Nelson Recreation Ground Olympic Sports Stadium
- Interactive map of Nelson Recreation Ground Olympic Sports Stadium
- Location: Janefield Street (formerly Porter Street), Camlachie, Glasgow

Construction
- Opened: 1923
- Closed: 1937

= Nelson Recreation Ground =

Sports venue in Glasgow, Scotland

The Nelson Recreation Ground also known as the Olympic Sports Stadium was a former sports ground and stadium on Janefield Street (formerly Porter Street), in Camlachie, Glasgow, Scotland.

The recreation ground hosted trotting races as early as 1902 and in 1923 William Nelson built a more substantial trotting track and whippet track on the land behind numbers 15 to 31 Porter Street adjacent to the north-west side of Celtic Park. The grounds also hosted the Eastern Highland Games and foot racing based on the Powderhall Sprint. In 1928 the Nelson Dirt Track Racing Motor Club became the first club to introduce speedway to Scotland.
At least one speedway meeting was staged in 1932 promoted by Lanarkshire Speedways Ltd.

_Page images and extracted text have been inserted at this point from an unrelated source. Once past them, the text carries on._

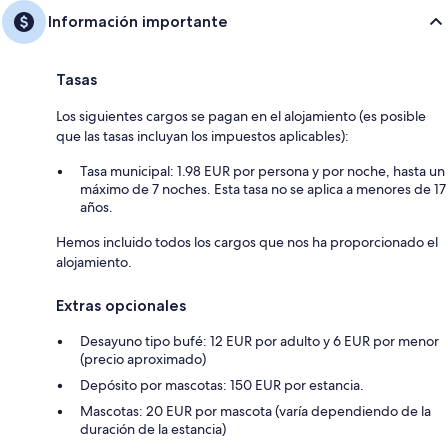
Información importante
Tasas
Los siguientes cargos se pagan en el alojamiento (es posible
que las tasas incluyan los impuestos aplicables):
Tasa municipal: 1.98 EUR por persona y por noche, hasta un
máximo de 7 noches. Esta tasa no se aplica a menores de 17
años.
Hemos incluido todos los cargos que nos ha proporcionado el
alojamiento.
Extras opcionales
Desayuno tipo bufé: 12 EUR por adulto y 6 EUR por menor
(precio aproximado)
Depósito por mascotas: 150 EUR por estancia.
Mascotas: 20 EUR por mascota (varía dependiendo de la
duración de la estancia)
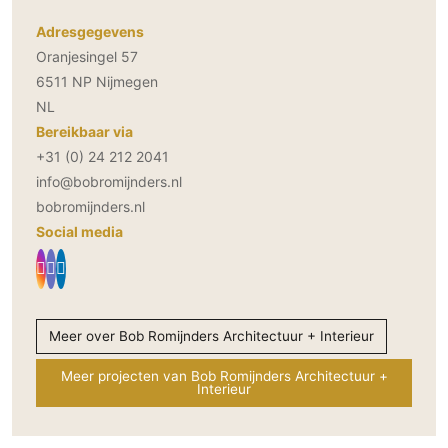
Adresgegevens
Oranjesingel 57
6511 NP Nijmegen
NL
Bereikbaar via
+31 (0) 24 212 2041
info@bobromijnders.nl
bobromijnders.nl
Social media
Meer over Bob Romijnders Architectuur + Interieur
Meer projecten van Bob Romijnders Architectuur +
Interieur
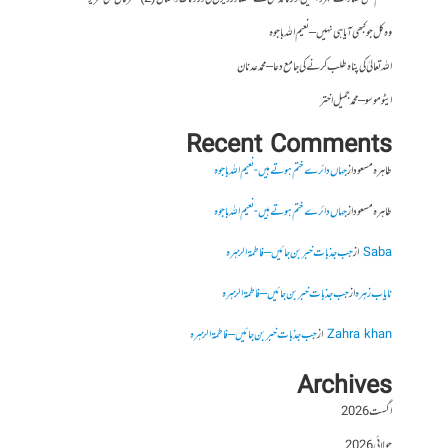
وہ کل جو کبھی آیا ہی نہیں – نعیم اللہ باجوہ
اللہ تعالیٰ کی پناہ طلب کرنے کی جامع دعا – محمد عدنان
ایٹوموسو – محمد جمیل اختر
Recent Comments
طاہرہ مسعود
از
جہاں دائرے ختم ہوتے ہیں- نعیم اللہ باجوہ
طاہرہ مسعود
از
جہاں دائرے ختم ہوتے ہیں- نعیم اللہ باجوہ
Saba
از
جب جذبات خبر بن جائیں – فاطمۃالزہرہ
نایاب زہرہ
از
جب جذبات خبر بن جائیں – فاطمۃالزہرہ
Zahra khan
از
جب جذبات خبر بن جائیں – فاطمۃالزہرہ
Archives
اگست 2026
جولائی 2026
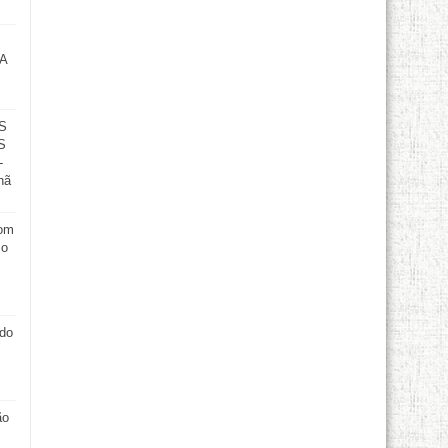
A
S
S
-
hã
com
 o
odo
ão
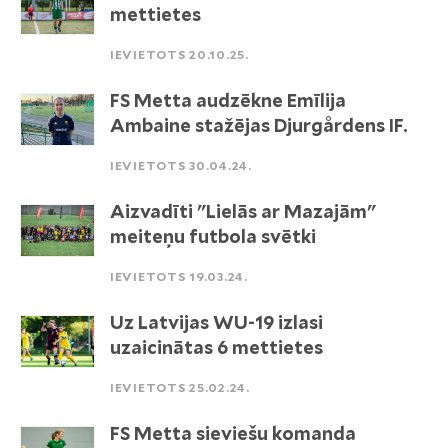
mettietes
IEVIETOTS 20.10.25.
FS Metta audzēkne Emīlija
Ambaine stažējas Djurgårdens IF.
IEVIETOTS 30.04.24.
Aizvadīti "Lielās ar Mazajām"
meiteņu futbola svētki
IEVIETOTS 19.03.24.
Uz Latvijas WU-19 izlasi
uzaicinātas 6 mettietes
IEVIETOTS 25.02.24.
FS Metta sieviešu komanda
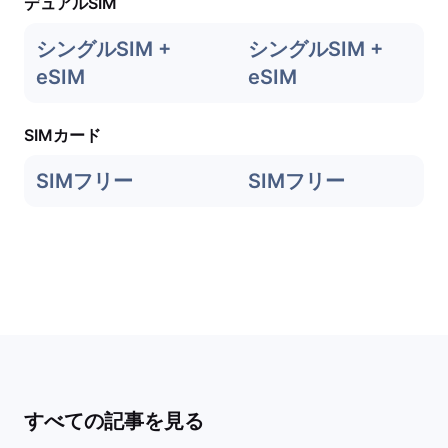
デュアルSIM
シングルSIM +
シングルSIM +
eSIM
eSIM
SIMカード
SIMフリー
SIMフリー
すべての記事を見る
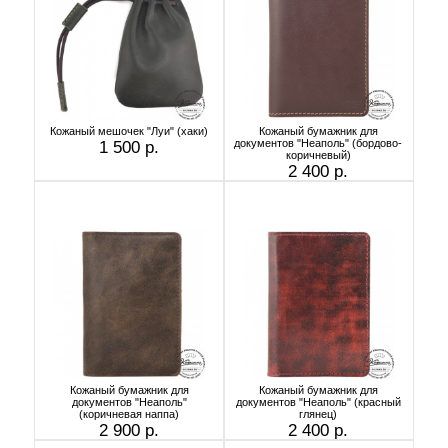
Кожаный мешочек "Луи" (хаки)
Кожаный бумажник для
документов "Неаполь" (бордово-
1 500 р.
коричневый)
2 400 р.
Кожаный бумажник для
Кожаный бумажник для
документов "Неаполь"
документов "Неаполь" (красный
(коричневая наппа)
глянец)
2 900 р.
2 400 р.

William Nelson (a horse dealer by trade) then built an independent (unlicensed) greyhound track as the venue took shape as a stadium which opened to greyhound racing on 2 September 1930. Boxing bouts were also held at the venue and the stadium was renamed the Olympic Sports Stadium. The stadium was demolished in 1937 and became Dalserf Street (part of the Barrowfield scheme) before the housing was demolished for the Glasgow East End Regeneration Route (A278 road) many years later.